As I once posted I don’t seem to be much of a blogger. But then when I go to sit down to write a post today using Visual Studio Code it immediately hangs up the show by telling me I have deprecated extensions. Try to dismiss that notification led to hanging up Code. Wonderful. So when I relaunched Code I decided to see what notifications are deprecated. Turns out to be ones I either haven’t needed to use in ages or a couple that didn’t do what I wanted.

That leads me to wondering how anyone can get anything done as when they sit down to do some work the tool demands you wait until you update all this stuff that might not actually need to be updated right away. What is it? Some young engineer wanting to show off to mom and dad that their little feature just got in the app? Mostly so I think.

One of the things I like about Linux is the updates can be done when you want them to not when some engineer thinks you should do them. On Windows one dreads the second Tuesday of each month and I immediately go to settings and delay the update a week (or more). But then that allows me to do what I do in Linux, run the updates when I want!

What I really wanted to write about today was an experience developing a small simple web app that just didn’t seem to exist anywhere. First I did the app using .NET, yes on Windows because there is no Visual Studio on Linux though one can do .NET apps on Linux but I don’t think Microsoft wants to give Linux a real chance to take over the desktop world (Windows is a concept about 20 years out of date anyway).

Anyway that app needed an interface and for the fun of it decided to rewrite it in HTML because I could create an interface quickly with HTML. In this case it was a “drag ‘n drop” interface. This worked well and the rest of the code was JavaScript which I happened to have around so I made it an HTML/JavaScript app.

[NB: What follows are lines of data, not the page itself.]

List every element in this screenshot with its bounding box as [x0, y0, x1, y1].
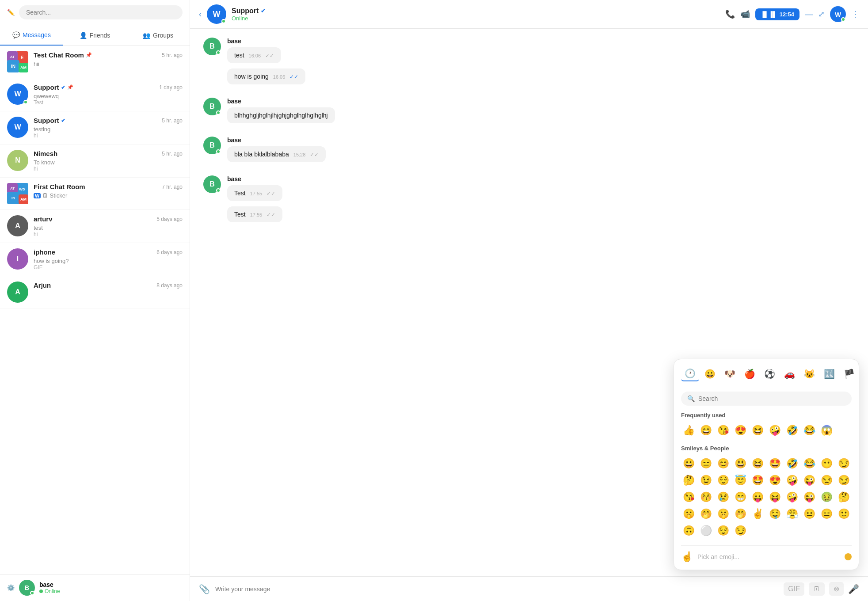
chat-item-arjun[interactable]: A Arjun 8 days ago — [0, 276, 190, 308]
chat-item-support-pinned[interactable]: W Support ✔ 📌 1 day ago qwewewq Test — [0, 78, 190, 111]
minimize-icon[interactable]: — — [805, 10, 813, 19]
clear-button[interactable]: ⊗ — [829, 582, 844, 596]
emoji-item[interactable]: 😏 — [733, 523, 748, 538]
emoji-item[interactable]: 😂 — [802, 423, 817, 438]
chat-item-nimesh[interactable]: N Nimesh 5 hr. ago To know hi — [0, 145, 190, 178]
emoji-item[interactable]: ⚪ — [698, 523, 714, 538]
message-tick: ✓✓ — [289, 74, 298, 80]
emoji-item[interactable]: 😇 — [733, 473, 748, 488]
chat-item-first-chat-room[interactable]: WD AT IN AM First Chat Room 7 hr. ago W … — [0, 178, 190, 210]
emoji-item[interactable]: 😀 — [681, 456, 697, 471]
expand-icon[interactable]: ⤢ — [818, 9, 825, 19]
emoji-item[interactable]: 😍 — [733, 423, 748, 438]
emoji-item[interactable]: 😑 — [819, 506, 834, 521]
emoji-item[interactable]: 🤤 — [767, 506, 783, 521]
voice-call-icon[interactable]: 📞 — [725, 9, 735, 19]
chat-item-iphone[interactable]: I iphone 6 days ago how is going? GIF — [0, 243, 190, 276]
emoji-item[interactable]: 😆 — [750, 423, 765, 438]
message-input[interactable] — [215, 586, 778, 593]
emoji-item[interactable]: 🙂 — [836, 506, 852, 521]
emoji-item[interactable]: 😘 — [716, 423, 731, 438]
chat-item-arturv[interactable]: A arturv 5 days ago test hi — [0, 210, 190, 243]
sticker-button[interactable]: 🗓 — [809, 582, 825, 596]
emoji-item[interactable]: 😛 — [750, 490, 765, 505]
emoji-item[interactable]: 😱 — [819, 423, 834, 438]
chat-name: Test Chat Room 📌 — [34, 51, 92, 59]
chat-name-row: First Chat Room 7 hr. ago — [34, 183, 183, 190]
emoji-item[interactable]: 🤪 — [784, 473, 800, 488]
emoji-item[interactable]: 🤫 — [681, 506, 697, 521]
emoji-search-input[interactable] — [698, 395, 845, 402]
emoji-item[interactable]: 😐 — [802, 506, 817, 521]
chat-item-test-chat-room[interactable]: E AT IN AM Test Chat Room 📌 5 hr. ago hi… — [0, 46, 190, 78]
tab-messages[interactable]: 💬 Messages — [0, 25, 63, 46]
emoji-item[interactable]: 🤩 — [750, 473, 765, 488]
emoji-item[interactable]: 🤪 — [784, 490, 800, 505]
video-call-icon[interactable]: 📹 — [740, 9, 750, 19]
emoji-item[interactable]: 🤔 — [681, 473, 697, 488]
settings-icon[interactable]: ⚙️ — [7, 584, 15, 591]
edit-icon[interactable]: ✏️ — [7, 9, 15, 16]
back-button[interactable]: ‹ — [199, 10, 202, 19]
emoji-item[interactable]: 😘 — [681, 490, 697, 505]
emoji-item[interactable]: 😢 — [716, 490, 731, 505]
emoji-item[interactable]: 🤪 — [767, 423, 783, 438]
mic-icon[interactable]: 🎤 — [848, 584, 859, 594]
emoji-item[interactable]: 😁 — [733, 490, 748, 505]
emoji-tab-faces[interactable]: 😺 — [800, 367, 819, 381]
emoji-item[interactable]: 😌 — [716, 473, 731, 488]
emoji-item[interactable]: ✌️ — [750, 506, 765, 521]
emoji-tab-travel[interactable]: 🚗 — [780, 367, 799, 381]
emoji-item[interactable]: 😏 — [836, 473, 852, 488]
emoji-item[interactable]: 😌 — [716, 523, 731, 538]
emoji-item[interactable]: 😒 — [819, 473, 834, 488]
emoji-item[interactable]: 🤢 — [819, 490, 834, 505]
emoji-item[interactable]: 🤣 — [784, 456, 800, 471]
gif-button[interactable]: GIF — [784, 582, 804, 596]
emoji-item[interactable]: 😑 — [698, 456, 714, 471]
emoji-item[interactable]: 😝 — [767, 490, 783, 505]
avatar-group: WD AT IN AM — [7, 183, 28, 204]
emoji-item[interactable]: 😚 — [698, 490, 714, 505]
emoji-item[interactable]: 😊 — [716, 456, 731, 471]
tab-friends[interactable]: 👤 Friends — [63, 25, 126, 46]
emoji-tab-symbols[interactable]: 🔣 — [820, 367, 838, 381]
tab-groups[interactable]: 👥 Groups — [126, 25, 190, 46]
emoji-item[interactable]: 😜 — [802, 490, 817, 505]
emoji-item[interactable]: 😆 — [750, 456, 765, 471]
chat-name: Support ✔ 📌 — [34, 84, 73, 91]
emoji-item[interactable]: 😜 — [802, 473, 817, 488]
emoji-item[interactable]: 😏 — [836, 456, 852, 471]
emoji-item[interactable]: 😃 — [733, 456, 748, 471]
emoji-item[interactable]: 👍 — [681, 423, 697, 438]
emoji-item[interactable]: 🤔 — [836, 490, 852, 505]
chat-item-support-2[interactable]: W Support ✔ 5 hr. ago testing hi — [0, 111, 190, 145]
emoji-item[interactable]: 🙃 — [681, 523, 697, 538]
emoji-item[interactable]: 😍 — [767, 473, 783, 488]
emoji-item[interactable]: 🤭 — [733, 506, 748, 521]
emoji-tab-sports[interactable]: ⚽ — [761, 367, 779, 381]
emoji-tab-recent[interactable]: 🕐 — [681, 366, 699, 381]
search-input[interactable] — [19, 5, 183, 19]
chat-time: 7 hr. ago — [162, 184, 183, 190]
more-options-icon[interactable]: ⋮ — [851, 9, 859, 19]
emoji-item[interactable]: 😄 — [698, 423, 714, 438]
emoji-item[interactable]: 😂 — [802, 456, 817, 471]
attach-icon[interactable]: 📎 — [199, 584, 210, 594]
message-time: 15:28 — [293, 152, 306, 157]
emoji-item[interactable]: 🤭 — [698, 506, 714, 521]
emoji-tab-smileys[interactable]: 😀 — [701, 367, 719, 381]
emoji-item[interactable]: 🤫 — [716, 506, 731, 521]
emoji-skin-tone[interactable] — [845, 553, 852, 560]
emoji-search-bar[interactable]: 🔍 — [681, 392, 852, 406]
emoji-item[interactable]: 🤣 — [784, 423, 800, 438]
emoji-item[interactable]: 😉 — [698, 473, 714, 488]
emoji-tab-flags[interactable]: 🏴 — [840, 367, 858, 381]
emoji-hand-icon[interactable]: ☝️ — [681, 551, 693, 563]
emoji-item[interactable]: 😤 — [784, 506, 800, 521]
emoji-item[interactable]: 😶 — [819, 456, 834, 471]
emoji-tab-food[interactable]: 🍎 — [741, 367, 759, 381]
emoji-item[interactable]: 🤩 — [767, 456, 783, 471]
emoji-tab-animals[interactable]: 🐶 — [721, 367, 739, 381]
current-user-name: base — [39, 581, 60, 588]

Turns out it worked slick so I posted it on my Vedic Astrology app website as a free tool. It became very popular. Just one problem: drag ‘n drop doesn’t work or work well on mobile. Now we know all the tech bigwigs want the world to go all mobile probably though some “carbon footprint” agenda.

However the parts of UI that allow drag ‘n drop on a desktop were hijacked to do scrolling on mobile pages. So I went back and redid the interface with a dropdown menu to select an item to be place on a chart and if you put it in the wrong place then just click on the right place and it gets moved there. Posted it and visits went way up. And app sales too.

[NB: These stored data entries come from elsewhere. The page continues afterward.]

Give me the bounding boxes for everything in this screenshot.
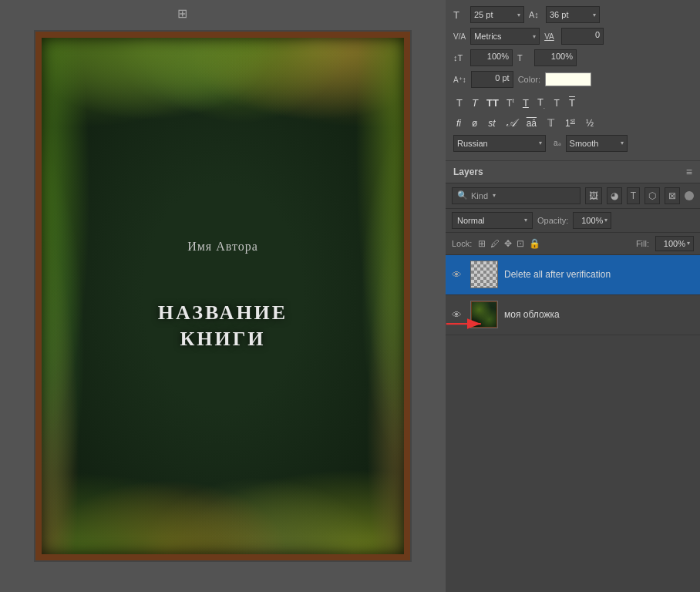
font-size-dropdown[interactable]: 25 pt ▾	[470, 6, 524, 23]
layer-thumb-cover-2	[471, 301, 497, 328]
book-cover: Имя Автора НАЗВАНИЕ КНИГИ	[34, 30, 412, 562]
typo-tt-btn[interactable]: TT	[484, 96, 501, 109]
lock-position-icon[interactable]: ✥	[504, 238, 512, 249]
ot-script-btn[interactable]: 𝒜	[503, 116, 519, 130]
fill-value[interactable]: 100% ▾	[655, 236, 694, 251]
layer-visibility-2[interactable]: 👁	[452, 309, 464, 321]
book-title-line2: КНИГИ	[158, 326, 288, 352]
opacity-value[interactable]: 100% ▾	[573, 212, 611, 229]
blend-mode-dropdown[interactable]: Normal ▾	[452, 212, 533, 229]
anti-alias-chevron: ▾	[621, 140, 624, 146]
font-size-value: 25 pt	[474, 10, 493, 19]
book-title: НАЗВАНИЕ КНИГИ	[158, 300, 288, 352]
fill-chevron: ▾	[687, 240, 690, 247]
ot-aa-btn[interactable]: aā	[523, 117, 540, 130]
lock-artboard-icon[interactable]: ⊡	[517, 238, 524, 249]
hscale-icon: T	[517, 53, 530, 62]
canvas-area: ⊞ Имя Автора НАЗВАНИЕ КНИГИ	[0, 0, 446, 592]
layers-filter-row: 🔍 Kind ▾ 🖼 ◕ T ⬡ ⊠	[446, 183, 700, 209]
ot-ornament-btn[interactable]: ø	[469, 117, 480, 130]
layer-item[interactable]: 👁 Delete all after verification	[446, 255, 700, 295]
lock-label: Lock:	[452, 239, 472, 248]
filter-smart-btn[interactable]: ⊠	[665, 187, 680, 204]
layers-filter-search[interactable]: 🔍 Kind ▾	[452, 187, 581, 204]
ot-fraction-btn[interactable]: ½	[583, 117, 597, 130]
filter-path-btn[interactable]: ⬡	[644, 187, 660, 204]
anti-alias-value: Smooth	[570, 139, 599, 148]
filter-chevron: ▾	[493, 192, 496, 199]
layer-thumb-checker-1	[471, 261, 497, 288]
kerning-value: Metrics	[474, 32, 501, 41]
ot-double-btn[interactable]: 𝕋	[544, 116, 557, 130]
lock-pixels-icon[interactable]: ⊞	[478, 238, 486, 249]
ot-ordinal-btn[interactable]: 1st	[562, 116, 578, 130]
baseline-input[interactable]: 0 pt	[471, 71, 513, 88]
language-value: Russian	[457, 139, 488, 148]
color-swatch[interactable]	[545, 72, 591, 86]
blend-mode-chevron: ▾	[524, 217, 527, 224]
layers-title: Layers	[453, 166, 483, 177]
typo-italic-btn[interactable]: T	[469, 96, 481, 109]
layer-name-2: моя обложка	[504, 309, 694, 320]
kerning-row: V/A Metrics ▾ VA 0	[453, 28, 692, 45]
font-size-chevron: ▾	[517, 12, 520, 18]
book-cover-inner: Имя Автора НАЗВАНИЕ КНИГИ	[35, 32, 410, 560]
leading-dropdown[interactable]: 36 pt ▾	[546, 6, 600, 23]
typo-upper-btn[interactable]: T	[550, 97, 563, 109]
leading-icon: A↕	[529, 10, 541, 19]
language-dropdown[interactable]: Russian ▾	[453, 135, 546, 152]
blend-mode-value: Normal	[457, 216, 484, 225]
layer-name-1: Delete all after verification	[504, 269, 694, 280]
book-title-line1: НАЗВАНИЕ	[158, 300, 288, 326]
aa-icon: aₐ	[554, 139, 561, 147]
tracking-input[interactable]: 0	[561, 28, 604, 45]
lock-icons-group: ⊞ 🖊 ✥ ⊡ 🔒	[478, 238, 540, 249]
opacity-chevron: ▾	[604, 217, 607, 224]
layers-menu-icon[interactable]: ≡	[686, 166, 692, 178]
layers-panel: Layers ≡ 🔍 Kind ▾ 🖼 ◕ T ⬡ ⊠ Normal ▾ Opa…	[446, 161, 700, 592]
lock-image-icon[interactable]: 🖊	[490, 238, 500, 249]
filter-adjust-btn[interactable]: ◕	[607, 187, 622, 204]
filter-kind-label: Kind	[471, 191, 488, 200]
fill-label: Fill:	[636, 239, 649, 248]
baseline-icon: A⁺↕	[453, 76, 466, 84]
grid-icon[interactable]: ⊞	[177, 6, 187, 21]
vscale-icon: ↕T	[453, 53, 466, 62]
layer-thumb-2	[470, 301, 498, 328]
author-name: Имя Автора	[158, 240, 288, 254]
leading-chevron: ▾	[593, 12, 596, 18]
ot-fi-btn[interactable]: fi	[453, 117, 464, 130]
typo-regular-btn[interactable]: T	[453, 96, 466, 109]
typo-tt2-btn[interactable]: Tt	[504, 96, 517, 109]
font-size-row: T 25 pt ▾ A↕ 36 pt ▾	[453, 6, 692, 23]
typo-underline-btn[interactable]: T	[520, 96, 532, 109]
typo-strikethrough-btn[interactable]: T.	[535, 96, 547, 111]
filter-dot[interactable]	[685, 191, 694, 200]
blend-opacity-row: Normal ▾ Opacity: 100% ▾	[446, 209, 700, 233]
color-label: Color:	[518, 75, 540, 84]
lang-row: Russian ▾ aₐ Smooth ▾	[453, 133, 692, 154]
anti-alias-dropdown[interactable]: Smooth ▾	[566, 135, 628, 152]
layer-visibility-1[interactable]: 👁	[452, 269, 464, 281]
filter-type-btn[interactable]: T	[627, 187, 640, 204]
filter-image-btn[interactable]: 🖼	[585, 187, 602, 204]
hscale-input[interactable]: 100%	[534, 49, 577, 66]
layer-thumb-1	[470, 261, 498, 288]
opacity-label: Opacity:	[537, 216, 568, 225]
layers-list: 👁 Delete all after verification 👁 моя об…	[446, 255, 700, 592]
ot-st-btn[interactable]: st	[485, 117, 498, 130]
font-size-icon: T	[453, 9, 466, 21]
lock-all-icon[interactable]: 🔒	[529, 238, 540, 249]
leading-value: 36 pt	[550, 10, 568, 19]
layer-item[interactable]: 👁 моя обложка	[446, 295, 700, 335]
kerning-chevron: ▾	[533, 33, 536, 40]
language-chevron: ▾	[539, 140, 542, 146]
lock-row: Lock: ⊞ 🖊 ✥ ⊡ 🔒 Fill: 100% ▾	[446, 233, 700, 255]
tracking-icon: VA	[544, 32, 557, 41]
properties-panel: T 25 pt ▾ A↕ 36 pt ▾ V/A Metrics ▾ VA 0	[446, 0, 700, 161]
kerning-icon: V/A	[453, 32, 466, 41]
typo-overline-btn[interactable]: T	[566, 96, 578, 109]
vscale-input[interactable]: 100%	[470, 49, 513, 66]
kerning-dropdown[interactable]: Metrics ▾	[470, 28, 540, 45]
search-icon: 🔍	[457, 190, 468, 200]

Moral of the story: if you want more visits to your site put up some free stuff. That’s actually how I got started in the Internet age by posting a free Windows app back 1998.

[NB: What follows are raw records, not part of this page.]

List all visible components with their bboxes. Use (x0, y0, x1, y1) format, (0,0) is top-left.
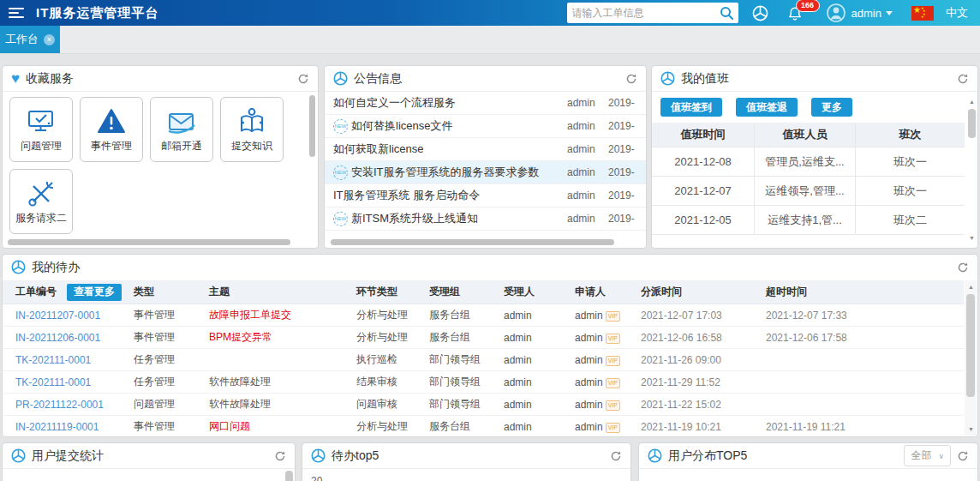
vip-badge: VIP (606, 356, 620, 366)
monitor-check-icon (25, 104, 57, 140)
user-submissions-title: 用户提交统计 (32, 448, 104, 464)
todo-row: IN-20211207-0001 事件管理 故障申报工单提交 分析与处理 服务台… (3, 304, 964, 327)
todo-row: TK-202111-0001 任务管理 执行巡检 部门领导组 admin adm… (3, 349, 964, 371)
vip-badge: VIP (606, 423, 620, 433)
tab-workbench[interactable]: 工作台 × (0, 26, 60, 53)
announcement-row: IT服务管理系统 服务启动命令 admin 2019- (325, 184, 646, 207)
ticket-link[interactable]: TK-202111-0001 (3, 354, 134, 366)
todo-title: 我的待办 (32, 260, 80, 275)
ticket-link[interactable]: IN-20211207-0001 (3, 310, 134, 322)
refresh-icon[interactable] (957, 262, 969, 274)
search-icon[interactable] (720, 6, 734, 21)
todo-row: IN-20211119-0001 事件管理 网口问题 分析与处理 服务台组 ad… (3, 416, 964, 437)
announcement-link[interactable]: 如何替换license文件 (351, 118, 567, 134)
app-title: IT服务运营管理平台 (36, 5, 158, 21)
announcement-link[interactable]: 新ITSM系统升级上线通知 (351, 211, 567, 226)
announcement-row: NEW 安装IT服务管理系统的服务器要求参数 admin 2019- (325, 161, 646, 184)
duty-row: 2021-12-07 运维领导,管理... 班次一 (652, 177, 965, 206)
announcement-link[interactable]: 如何自定义一个流程服务 (333, 95, 567, 111)
tab-bar: 工作台 × (0, 26, 980, 54)
duty-sign-in-button[interactable]: 值班签到 (660, 98, 722, 117)
cube-icon (311, 448, 326, 463)
duty-title: 我的值班 (681, 71, 729, 87)
vertical-scrollbar-thumb[interactable] (966, 294, 975, 397)
refresh-icon[interactable] (274, 450, 286, 462)
refresh-icon[interactable] (610, 450, 622, 462)
vertical-scrollbar-thumb[interactable] (285, 471, 293, 481)
user-avatar[interactable] (827, 3, 846, 22)
tab-close-icon[interactable]: × (44, 34, 55, 45)
china-flag-icon: ★ ★ ★ ★ ★ (911, 6, 934, 21)
view-more-button[interactable]: 查看更多 (67, 284, 122, 301)
announcement-row: NEW 新ITSM系统升级上线通知 admin 2019- (325, 207, 646, 231)
new-badge-icon: NEW (333, 119, 348, 134)
ticket-link[interactable]: IN-20211119-0001 (3, 421, 134, 433)
search-input[interactable] (567, 7, 720, 19)
scope-select[interactable]: 全部 ∨ (904, 445, 951, 466)
language-switch[interactable]: 中文 (946, 5, 968, 21)
service-card-label: 提交知识 (231, 140, 272, 152)
duty-row: 2021-12-08 管理员,运维支... 班次一 (652, 147, 965, 177)
announcement-row: NEW 如何替换license文件 admin 2019- (325, 115, 646, 138)
refresh-icon[interactable] (625, 73, 637, 85)
service-card-label: 问题管理 (21, 140, 62, 152)
service-card-knowledge[interactable]: 提交知识 (220, 97, 284, 162)
user-menu-caret-icon[interactable] (886, 11, 893, 15)
announcement-row: 如何获取新license admin 2019- (325, 138, 646, 161)
email-icon (165, 104, 198, 140)
horizontal-scrollbar-thumb[interactable] (331, 239, 614, 245)
todo-row: PR-20211122-0001 问题管理 软件故障处理 问题审核 部门领导组 … (3, 394, 964, 416)
scroll-up-icon[interactable]: ▲ (969, 99, 975, 105)
notification-count-badge: 166 (796, 0, 820, 12)
favorites-title: 收藏服务 (26, 71, 74, 87)
service-card-incident[interactable]: 事件管理 (80, 97, 143, 162)
chart-axis-label: 20 (311, 475, 322, 481)
refresh-icon[interactable] (957, 450, 969, 462)
todo-panel: 我的待办 工单编号 查看更多 类型 主题 环节类型 受理组 受理人 申请人 分派… (2, 254, 978, 437)
notification-bell-icon[interactable]: 166 (787, 5, 803, 21)
horizontal-scrollbar-thumb[interactable] (8, 239, 290, 245)
announcement-link[interactable]: IT服务管理系统 服务启动命令 (333, 188, 567, 203)
cube-icon (660, 71, 675, 86)
todo-row: IN-20211206-0001 事件管理 BPM提交异常 分析与处理 服务台组… (3, 327, 964, 349)
todo-top5-title: 待办top5 (332, 448, 379, 464)
refresh-icon[interactable] (957, 73, 969, 85)
vertical-scrollbar[interactable]: ▲ ▼ (965, 280, 977, 436)
announcements-panel: 公告信息 如何自定义一个流程服务 admin 2019- NEW 如何替换lic… (324, 65, 647, 249)
ticket-link[interactable]: PR-20211122-0001 (3, 399, 134, 411)
refresh-icon[interactable] (297, 73, 309, 85)
vip-badge: VIP (606, 311, 620, 322)
cube-icon (333, 71, 348, 86)
duty-sign-out-button[interactable]: 值班签退 (736, 98, 798, 117)
duty-table-header: 值班时间 值班人员 班次 (652, 123, 965, 147)
vertical-scrollbar-thumb[interactable] (968, 109, 976, 138)
vip-badge: VIP (606, 378, 620, 388)
service-card-mailbox[interactable]: 邮箱开通 (150, 97, 213, 162)
vertical-scrollbar-thumb[interactable] (309, 95, 315, 157)
scroll-down-icon[interactable]: ▼ (968, 426, 974, 432)
user-distribution-title: 用户分布TOP5 (668, 448, 747, 464)
vip-badge: VIP (606, 400, 620, 411)
select-caret-icon: ∨ (938, 452, 944, 460)
announcement-link[interactable]: 安装IT服务管理系统的服务器要求参数 (351, 165, 567, 180)
scroll-up-icon[interactable]: ▲ (968, 284, 974, 290)
ticket-link[interactable]: TK-202111-0001 (3, 376, 134, 388)
tools-icon (25, 176, 57, 212)
announcement-link[interactable]: 如何获取新license (333, 141, 567, 157)
username-label[interactable]: admin (852, 7, 881, 20)
todo-table-header: 工单编号 查看更多 类型 主题 环节类型 受理组 受理人 申请人 分派时间 超时… (3, 280, 964, 304)
duty-more-button[interactable]: 更多 (811, 98, 852, 117)
service-card-service-request[interactable]: 服务请求二 (9, 169, 73, 234)
scroll-down-icon[interactable]: ▼ (969, 235, 975, 241)
service-card-label: 邮箱开通 (161, 140, 202, 152)
service-card-problem[interactable]: 问题管理 (9, 97, 73, 162)
user-distribution-panel: 用户分布TOP5 全部 ∨ (638, 442, 978, 481)
todo-row: TK-202111-0001 任务管理 软件故障处理 结果审核 部门领导组 ad… (3, 371, 964, 394)
cube-icon[interactable] (752, 5, 768, 21)
ticket-link[interactable]: IN-20211206-0001 (3, 332, 134, 344)
duty-panel: 我的值班 值班签到 值班签退 更多 值班时间 值班人员 班次 2021-12-0… (651, 65, 978, 249)
vip-badge: VIP (606, 334, 620, 344)
announcements-title: 公告信息 (354, 71, 402, 87)
menu-toggle-icon[interactable] (9, 5, 24, 21)
announcement-row: 如何自定义一个流程服务 admin 2019- (325, 92, 646, 115)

Coda: I want to re-add comments to the posts but things need sorting out first. A mistake messed up the Discuss comments and there seemed to be no way to start over with those which seems a little strange. And then with Firefox for some reason I get an old version version of this blog when I don’t put www. in front of the domain. I know someone who also got that too so I may need to go have a chat with one of the web host engineers because I can’t see how it is happening.